I am trying to estimate how good is Python performance comparing to C++.
Here is my Python code:
a=np.random.rand(1000,1000) #type is automaically float
After long and painful installations and compilations I've performed benchmarks in Matlab, C++ and Python.
My computer: MAC OS High Sierra 10.13.6 with Intel(R) Core(TM) i7-7920HQ CPU @ 3.10GHz (4 cores, 8 threads). I have Radeon Pro 560 4096 MB so that there was no GPUs involved in these tests (and I never configured openCL and didn't see it in np.show_config()
).
Software: Matlab 2018a, Python 3.6, C++ compilers: Apple LLVM version 9.1.0 (clang-902.0.39.2), g++-8 (Homebrew GCC 8.2.0) 8.2.0
1) Matlab performance: time= (14.3 +- 0.7 ) ms with 10 runs performed
a=rand(1000,1000);
b=rand(1000,1000);
c=rand(1000,1000);
tic
for i=1:100
c=a*b;
end
toc/100
2) Python performance (%timeit a.dot(b,out=c)
): 15.5 +- 0.8
I've also installed mkl libraries for python. With numpy linked against mkl: 14.4+-0.7 - it helps, but very little.

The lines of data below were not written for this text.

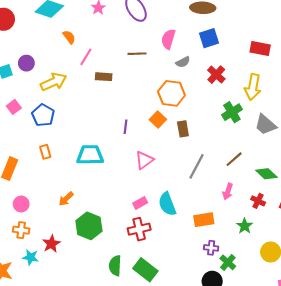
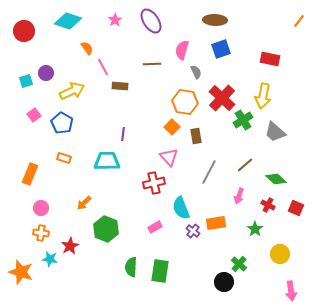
pink line: (86, 57) -> (103, 67), turned -60
gray semicircle: (183, 62) -> (196, 72), turned -88
red cross: (216, 75) -> (222, 98), moved, size x1.5
purple line: (126, 127) -> (123, 134), moved
orange rectangle: (45, 152) -> (64, 158), turned -56
pink triangle: (144, 160) -> (169, 157), moved, turned -36
pink rectangle: (140, 203) -> (155, 227), moved
red cross: (139, 229) -> (154, 183), moved
purple cross: (211, 248) -> (193, 231), moved, turned 32
green rectangle: (145, 270) -> (160, 271), turned 60

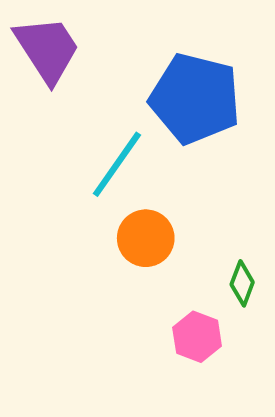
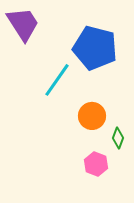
orange circle: (146, 238) -> (92, 116), moved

3) C++ performance. The following changes to the original (see the question) code were applied:
noalias
function to avoid unnecessary temporal matrices creation.
Time was measured with c++11 chorno
library
Here I used a bunch of different options and two different compilers:
3.1 clang++ -std=c++11 -I/usr/local/Cellar/eigen/3.3.5/include/eigen3/eigen main.cpp -O3
Execution time ~ 146 ms
3.2 Added -march=native option:
Execution time ~ 46 +-2 ms
3.3 Changed compiler to GNU g++ (in my mac it is called gpp by custom-defined alias):
gpp -std=c++11 -I/usr/local/Cellar/eigen/3.3.5/include/eigen3/eigen main.cpp -O3
Execution time 222 ms
3.4 Added - march=native option:
Execution time ~ 45.5 +- 1 ms
At this point I realized that Eigen does not use multiple threads. I installed openmp and added -fopenmp flag. Note that on the latest clang version openmp does not work, thus I had to use g++ from now on. I also made sure I am actually using all available threads by monitoring the value of Eigen::nbthreads()
and by using MAC OS activity monitor.
3.5 gpp -std=c++11 -I/usr/local/Cellar/eigen/3.3.5/include/eigen3/eigen main.cpp -O3 -march=native -fopenmp
Execution time: 16.5 +- 0.7 ms
3.6 Finally, I installed Intel mkl libraries. In the code it is quite easy to use them: I've just added #define EIGEN_USE_MKL_ALL
macro and that's it. It was hard to link all the libraries though:
gpp -std=c++11 -DMKL_LP64 -m64 -I${MKLROOT}/include -I/usr/local/Cellar/eigen/3.3.5/include/eigen3/eigen -L${MKLROOT}/lib -Wl,-rpath,${MKLROOT}/lib -lmkl_intel_ilp64 -lmkl_intel_thread -lmkl_core -liomp5 -lpthread -lm -ldl main.cpp -o my_exec_intel -O3 -fopenmp -march=native
Execution time: 14.33 +-0.26 ms. (Editor's note: this answer originally claimed to have used -DMKL_ILP64
which is not supported. Maybe it used to be, or happened to work.)
Conclusion:
Matrix-matrix multiplication in Python/Matlab is highly optimized. It is not possible (or, at least, very hard) to do significantly better (on a CPU).
CPP code (at least on MAC platform) can only achieve similar performance if fully optimized, which includes full set of optimization options and Intel mkl libraries. I could have installed old clang compiler with openmp support, but since the single-thread performance is similar (~46 ms), it looks like this will not help.
It would be great to try it with native Intel compiler icc
. Unfortunately, this is proprietary software, unlike Intel mkl libraries.
Thanks for useful discussion,
Mikhail
Edit: For comparison, I've also benchmarked my GTX 980 GPU using cublasDgemm function. Computational time = 12.6 ms, which is compatible with other results. The reason CUDA is almost as good as CPU is the following: my GPU is poorly optimized for doubles. With floats, GPU time =0.43 ms, while Matlab's is 7.2 ms
Edit 2: to gain significant GPU acceleration, I would need to benchmark matrices with much bigger sizes, e.g. 10k x 10k
Edit 3: changed the interface from MKL_ILP64 to MKL_LP64 since ILP64 is not supported.